Saturday, September 30, 2023

The brief history of access to Mount Royal Park

The decision to close one of two roads leading to Mount Royal Park is the latest twist in a centuries-old debate over how to balance the conservation of downtown Montreal’s forested refuge with the metropolis’s transportation needs.

The park’s architect, Frederick Law Olmsted, is responsible for some of the most famous public green spaces in North America, including New York’s Central Park.

In 1872, the city of Montreal asked Mr. Olmsted to draw up a plan for its new Mount Royal Park. However, the Camillien-Houde route was not part of Olmsted’s proposal.

Montreal built the highway on the northeast side of the mountain in the late 1950s in an effort to expand automobile infrastructure. This is indicated by a study of the site commissioned by the city in 2018 and written by historian Denise Caron.

What would Mr. Olmsted think of the closure of the Camillien-Houde route?

It’s not clear, says Witold Rybczynski, professor emeritus at the University of Pennsylvania and Olmsted biographer, in an interview with The Canadian Press.

It is very difficult to try to understand what a person like Mr. Olmsted would think about our world today. He was a very pragmatic person.

Olmsted died in 1903, before automobile use became widespread. “I am sure you will have something interesting to say about cars,” Mr. Rybczynski continued. But I have no idea what it would be.

Vehicles And A Cyclist Circulate On The Camillien-Houde Route.

Vehicles and a cyclist circulate on the Camillien-Houde route.

On Wednesday, Mayor Valérie Plante announced her intention to close the Camillien-Houde route to cars from 2027 and reopen it as a new pedestrian and cycling route two years later. Only emergency vehicles will be able to continue circulating on the street, indicated the mayor, for whom the mountain is not a shortcut but rather a destination.

A simultaneous public consultation on the future of access roads to Mount Royal Park in the summer of 2018 resulted in a recommendation to keep them open to cars.

However, the Plante administration maintains that the closure of the Camillien-Houde trail is necessary to protect the biodiversity of Mount Royal and make the park more accessible to pedestrians, cyclists and people with reduced mobility, who could use the new wheelchair-friendly path. wheels.

Mount Royal, Mrs. Plante insisted, belongs to everyone.

First a place of contemplation.

Creating a universally accessible destination for all city residents was also Olmsted’s goal, according to researcher Charles Beveridge, whose 2009 study was published by the city of Montreal.

The idea was for the park to be disconnected from the city, a quiet place of contemplation where people of all social classes and backgrounds could gather.

At The Mount Royal Lookout At The Beginning Of The 20Th Century.

At the Monte Real viewpoint at the beginning of the 20th century

Bérubé suggests that this ideal was at odds with the park’s location, as well as the desires of the local bourgeoisie, who used the Olmsted-designed carriage paths at Mount Royal to escape the hustle and bustle below.

People from the lower classes could not access the park because at that time it was quite far from the urban center and the working-class neighborhood. Bérubé explains. Therefore, having easy and affordable access to Mount Royal Park has become an important political issue.

Black And White Photograph Showing A Funicular Over A Forest On A Mountainside.

The Mount Royal funicular railway around 1900

Although a funicular connected the top of the mountain and its base from 1885 to 1920, there was no public transportation connection leading from the east to the top of the mountain until the opening of a tram in 1930, according to Mrs. .Caron.

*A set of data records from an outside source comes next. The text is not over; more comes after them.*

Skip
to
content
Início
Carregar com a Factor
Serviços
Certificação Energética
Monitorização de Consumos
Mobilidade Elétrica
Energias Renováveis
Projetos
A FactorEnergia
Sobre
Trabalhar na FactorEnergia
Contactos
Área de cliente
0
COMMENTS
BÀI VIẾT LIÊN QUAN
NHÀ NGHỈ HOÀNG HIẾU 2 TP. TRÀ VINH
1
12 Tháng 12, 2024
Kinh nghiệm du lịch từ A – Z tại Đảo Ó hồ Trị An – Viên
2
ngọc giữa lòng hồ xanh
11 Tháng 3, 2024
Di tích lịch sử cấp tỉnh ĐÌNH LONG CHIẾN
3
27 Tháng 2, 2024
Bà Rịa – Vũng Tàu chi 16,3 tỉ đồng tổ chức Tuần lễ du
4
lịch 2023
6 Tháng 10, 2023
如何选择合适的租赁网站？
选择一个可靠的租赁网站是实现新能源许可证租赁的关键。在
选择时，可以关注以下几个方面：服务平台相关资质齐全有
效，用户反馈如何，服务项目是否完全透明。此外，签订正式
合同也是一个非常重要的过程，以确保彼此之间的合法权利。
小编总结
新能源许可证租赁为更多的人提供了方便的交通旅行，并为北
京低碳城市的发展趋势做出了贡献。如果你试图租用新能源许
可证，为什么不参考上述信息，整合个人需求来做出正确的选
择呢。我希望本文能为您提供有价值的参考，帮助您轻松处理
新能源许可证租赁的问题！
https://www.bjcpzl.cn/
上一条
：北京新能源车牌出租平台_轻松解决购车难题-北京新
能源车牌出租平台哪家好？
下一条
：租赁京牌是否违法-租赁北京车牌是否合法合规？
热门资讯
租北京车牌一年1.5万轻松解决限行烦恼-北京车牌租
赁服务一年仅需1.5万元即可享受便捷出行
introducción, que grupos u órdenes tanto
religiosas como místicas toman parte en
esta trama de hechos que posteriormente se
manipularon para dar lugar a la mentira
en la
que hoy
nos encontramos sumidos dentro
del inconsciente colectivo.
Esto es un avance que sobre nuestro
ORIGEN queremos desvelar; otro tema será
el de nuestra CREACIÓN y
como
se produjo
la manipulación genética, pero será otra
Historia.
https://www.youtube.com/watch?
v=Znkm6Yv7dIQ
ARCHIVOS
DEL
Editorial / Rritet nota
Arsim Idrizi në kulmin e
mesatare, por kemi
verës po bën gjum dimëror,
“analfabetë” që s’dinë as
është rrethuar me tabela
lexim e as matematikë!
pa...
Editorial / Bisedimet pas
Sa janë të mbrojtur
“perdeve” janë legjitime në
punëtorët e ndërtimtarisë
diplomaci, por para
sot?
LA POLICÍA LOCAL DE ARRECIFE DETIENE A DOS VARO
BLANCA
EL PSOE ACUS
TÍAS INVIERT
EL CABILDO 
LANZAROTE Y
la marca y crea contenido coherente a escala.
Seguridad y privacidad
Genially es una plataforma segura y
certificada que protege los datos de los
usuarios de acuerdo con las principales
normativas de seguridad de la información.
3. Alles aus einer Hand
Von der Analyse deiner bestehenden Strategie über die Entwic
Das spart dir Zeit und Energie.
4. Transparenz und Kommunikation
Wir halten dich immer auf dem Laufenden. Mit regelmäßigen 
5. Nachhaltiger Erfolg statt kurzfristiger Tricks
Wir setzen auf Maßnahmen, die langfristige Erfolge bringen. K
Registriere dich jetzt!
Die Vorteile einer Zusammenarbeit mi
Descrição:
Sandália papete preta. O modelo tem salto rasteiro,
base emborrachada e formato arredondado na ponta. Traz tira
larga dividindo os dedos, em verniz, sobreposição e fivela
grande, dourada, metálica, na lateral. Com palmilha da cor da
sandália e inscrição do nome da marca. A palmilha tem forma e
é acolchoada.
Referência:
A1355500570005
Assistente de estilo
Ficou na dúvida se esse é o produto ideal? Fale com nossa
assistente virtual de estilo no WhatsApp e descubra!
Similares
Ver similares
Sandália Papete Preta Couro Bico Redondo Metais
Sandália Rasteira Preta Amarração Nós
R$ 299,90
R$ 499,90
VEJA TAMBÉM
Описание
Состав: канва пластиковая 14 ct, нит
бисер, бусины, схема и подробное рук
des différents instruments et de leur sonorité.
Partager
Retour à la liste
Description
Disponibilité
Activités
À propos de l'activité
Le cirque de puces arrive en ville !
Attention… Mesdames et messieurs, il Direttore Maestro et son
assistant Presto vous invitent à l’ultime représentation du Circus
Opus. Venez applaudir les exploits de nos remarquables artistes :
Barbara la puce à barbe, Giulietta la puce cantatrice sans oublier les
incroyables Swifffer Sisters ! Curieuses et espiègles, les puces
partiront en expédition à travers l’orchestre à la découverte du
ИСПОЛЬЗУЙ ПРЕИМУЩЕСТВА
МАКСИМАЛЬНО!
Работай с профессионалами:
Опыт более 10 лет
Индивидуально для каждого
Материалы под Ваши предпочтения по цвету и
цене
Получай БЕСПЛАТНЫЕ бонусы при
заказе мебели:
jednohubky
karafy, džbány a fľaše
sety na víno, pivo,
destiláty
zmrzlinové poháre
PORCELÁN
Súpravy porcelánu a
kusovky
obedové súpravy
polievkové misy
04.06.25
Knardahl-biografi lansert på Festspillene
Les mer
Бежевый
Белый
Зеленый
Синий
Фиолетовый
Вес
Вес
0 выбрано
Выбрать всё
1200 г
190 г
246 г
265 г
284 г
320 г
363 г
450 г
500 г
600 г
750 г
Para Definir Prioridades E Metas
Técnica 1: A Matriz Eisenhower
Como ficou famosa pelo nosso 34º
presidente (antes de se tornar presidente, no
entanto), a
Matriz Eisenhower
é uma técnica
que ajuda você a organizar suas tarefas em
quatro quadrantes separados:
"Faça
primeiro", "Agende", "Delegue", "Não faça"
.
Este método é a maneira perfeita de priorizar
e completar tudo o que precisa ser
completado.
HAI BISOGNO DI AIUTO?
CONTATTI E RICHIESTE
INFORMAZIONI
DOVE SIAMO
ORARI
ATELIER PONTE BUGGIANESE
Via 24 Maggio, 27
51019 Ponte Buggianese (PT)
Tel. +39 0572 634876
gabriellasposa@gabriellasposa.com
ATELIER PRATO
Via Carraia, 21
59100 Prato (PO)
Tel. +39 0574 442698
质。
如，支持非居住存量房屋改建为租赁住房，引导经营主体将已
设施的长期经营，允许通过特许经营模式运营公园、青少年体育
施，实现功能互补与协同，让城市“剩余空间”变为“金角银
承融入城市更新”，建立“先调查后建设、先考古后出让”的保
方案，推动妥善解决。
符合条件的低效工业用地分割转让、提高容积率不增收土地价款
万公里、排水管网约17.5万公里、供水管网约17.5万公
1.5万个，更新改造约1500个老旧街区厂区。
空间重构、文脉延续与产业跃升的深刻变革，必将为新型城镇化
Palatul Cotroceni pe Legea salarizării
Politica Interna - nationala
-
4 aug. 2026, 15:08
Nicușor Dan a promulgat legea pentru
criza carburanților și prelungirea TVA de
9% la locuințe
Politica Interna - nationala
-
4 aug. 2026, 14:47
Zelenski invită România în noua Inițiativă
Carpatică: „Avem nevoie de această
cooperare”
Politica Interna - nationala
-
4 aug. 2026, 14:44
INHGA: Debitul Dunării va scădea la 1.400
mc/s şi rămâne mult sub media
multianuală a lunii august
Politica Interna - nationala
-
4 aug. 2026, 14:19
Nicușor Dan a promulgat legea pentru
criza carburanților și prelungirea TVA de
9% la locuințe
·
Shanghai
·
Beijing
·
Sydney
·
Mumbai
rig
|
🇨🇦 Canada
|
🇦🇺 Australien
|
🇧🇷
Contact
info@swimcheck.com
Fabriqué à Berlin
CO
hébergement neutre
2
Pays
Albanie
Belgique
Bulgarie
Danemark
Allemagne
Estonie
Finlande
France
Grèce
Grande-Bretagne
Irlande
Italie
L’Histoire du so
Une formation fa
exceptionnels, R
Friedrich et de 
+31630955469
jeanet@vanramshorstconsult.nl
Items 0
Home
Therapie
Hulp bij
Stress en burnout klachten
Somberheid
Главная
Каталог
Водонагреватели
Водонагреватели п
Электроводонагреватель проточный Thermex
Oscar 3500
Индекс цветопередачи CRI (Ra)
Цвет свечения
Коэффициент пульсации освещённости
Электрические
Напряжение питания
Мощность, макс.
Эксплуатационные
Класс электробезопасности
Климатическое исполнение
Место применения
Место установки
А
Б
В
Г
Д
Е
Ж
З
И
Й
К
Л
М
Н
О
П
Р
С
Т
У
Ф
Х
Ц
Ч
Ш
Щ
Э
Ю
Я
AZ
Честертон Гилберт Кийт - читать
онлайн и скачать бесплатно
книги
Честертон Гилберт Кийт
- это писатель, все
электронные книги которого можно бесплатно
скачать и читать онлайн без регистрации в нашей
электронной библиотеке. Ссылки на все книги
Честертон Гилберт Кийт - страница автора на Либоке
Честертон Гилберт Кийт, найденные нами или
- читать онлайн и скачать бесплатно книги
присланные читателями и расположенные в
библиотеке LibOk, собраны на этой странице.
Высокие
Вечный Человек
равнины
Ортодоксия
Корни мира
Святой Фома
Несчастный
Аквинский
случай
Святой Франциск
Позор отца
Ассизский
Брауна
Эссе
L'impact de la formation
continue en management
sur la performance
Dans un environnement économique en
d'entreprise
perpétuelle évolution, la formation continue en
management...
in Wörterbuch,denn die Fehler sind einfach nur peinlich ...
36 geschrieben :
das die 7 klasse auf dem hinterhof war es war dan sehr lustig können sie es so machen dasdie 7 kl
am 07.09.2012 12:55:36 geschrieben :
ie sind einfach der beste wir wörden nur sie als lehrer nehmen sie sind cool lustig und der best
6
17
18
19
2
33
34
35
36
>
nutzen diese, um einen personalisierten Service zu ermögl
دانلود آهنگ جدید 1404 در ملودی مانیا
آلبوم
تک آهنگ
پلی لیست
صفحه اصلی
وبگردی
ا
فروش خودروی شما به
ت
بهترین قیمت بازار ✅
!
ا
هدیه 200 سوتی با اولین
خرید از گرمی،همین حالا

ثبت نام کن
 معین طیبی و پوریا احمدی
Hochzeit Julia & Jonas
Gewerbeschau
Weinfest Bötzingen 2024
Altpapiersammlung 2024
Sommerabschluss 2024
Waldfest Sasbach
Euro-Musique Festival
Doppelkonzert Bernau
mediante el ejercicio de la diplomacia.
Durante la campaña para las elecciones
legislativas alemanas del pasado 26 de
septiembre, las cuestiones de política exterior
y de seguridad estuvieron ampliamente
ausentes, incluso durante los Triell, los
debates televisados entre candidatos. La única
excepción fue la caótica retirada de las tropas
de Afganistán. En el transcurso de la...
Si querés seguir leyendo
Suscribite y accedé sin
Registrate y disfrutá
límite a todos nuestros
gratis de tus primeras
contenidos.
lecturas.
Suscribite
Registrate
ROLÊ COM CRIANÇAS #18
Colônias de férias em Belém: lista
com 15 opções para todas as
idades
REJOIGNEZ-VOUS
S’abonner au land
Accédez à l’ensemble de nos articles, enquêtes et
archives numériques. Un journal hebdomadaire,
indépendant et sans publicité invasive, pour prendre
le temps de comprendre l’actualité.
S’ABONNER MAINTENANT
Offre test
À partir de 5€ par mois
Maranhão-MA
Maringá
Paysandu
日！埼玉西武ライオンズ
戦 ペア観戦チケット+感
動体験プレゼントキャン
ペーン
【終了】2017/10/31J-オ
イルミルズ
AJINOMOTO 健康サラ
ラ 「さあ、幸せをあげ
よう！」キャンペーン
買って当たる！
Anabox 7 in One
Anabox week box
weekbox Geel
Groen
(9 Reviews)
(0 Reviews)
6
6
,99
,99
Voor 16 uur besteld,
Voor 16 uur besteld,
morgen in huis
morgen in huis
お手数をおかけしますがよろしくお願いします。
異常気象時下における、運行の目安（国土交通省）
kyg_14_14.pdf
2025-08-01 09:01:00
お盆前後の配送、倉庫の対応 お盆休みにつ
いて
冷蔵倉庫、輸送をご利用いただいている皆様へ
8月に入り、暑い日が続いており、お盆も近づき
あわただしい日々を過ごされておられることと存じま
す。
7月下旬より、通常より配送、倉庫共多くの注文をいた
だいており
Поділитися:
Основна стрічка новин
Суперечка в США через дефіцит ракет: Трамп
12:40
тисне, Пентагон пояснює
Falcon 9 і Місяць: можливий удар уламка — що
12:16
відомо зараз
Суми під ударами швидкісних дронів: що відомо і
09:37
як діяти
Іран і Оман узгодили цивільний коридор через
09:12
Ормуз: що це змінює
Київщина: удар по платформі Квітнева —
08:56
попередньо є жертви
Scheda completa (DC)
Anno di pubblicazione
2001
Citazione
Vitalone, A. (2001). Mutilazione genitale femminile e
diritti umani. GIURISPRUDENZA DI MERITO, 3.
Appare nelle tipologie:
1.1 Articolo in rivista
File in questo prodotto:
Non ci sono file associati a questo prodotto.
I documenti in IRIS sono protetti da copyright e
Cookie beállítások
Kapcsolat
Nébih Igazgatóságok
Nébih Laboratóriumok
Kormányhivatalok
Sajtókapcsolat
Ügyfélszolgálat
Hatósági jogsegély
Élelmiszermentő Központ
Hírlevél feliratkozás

Black And White Photograph Showing A Tram On Top Of A Mountain With The City Of Montreal Below.

The Mount Royal tram on what would later become Chemin Camillien-Houde.

M. Olmsted he opposed any rapid promotion that would short-circuit the visual experience he had organized for pedestrians and for riders who climbed the mountain in horse-drawn carriages, according to Beveridge’s 2009 study.

Divided experts

Professor Bérubé argues that the construction of the Camillien-Houde route further undermined Mr Olmsted’s vision. It was really a way to cross the mountain, to cross the park, Bérubé stressed. So the park, instead of being an oasis outside the city, essentially became an obstacle to the city’s development.

Central Park suffered a similar fate when its aging walkways began accommodating cars, Rybczynski recalls. New York City banned vehicle access to these trails in 2018, although four lower roads remain that connect road networks east and west of the park.

The difference with Mount Royal, he adds, is that Camillien-Houde Way is largely on the edge of the park, partly on land acquired by the city after Mr. Olmsted’s death.

It is difficult for me to say that (the Camillien-Houde route) is intrusive, says Mr. Rybczynski. Instead, the professor admits that he enjoys the experience that the course offers to visitors.

For Bérubé, eliminate car traffic on the Camillien-Houde route perhaps it would return the park to its beginnings, to this idea of ​​a park that should be outside the city.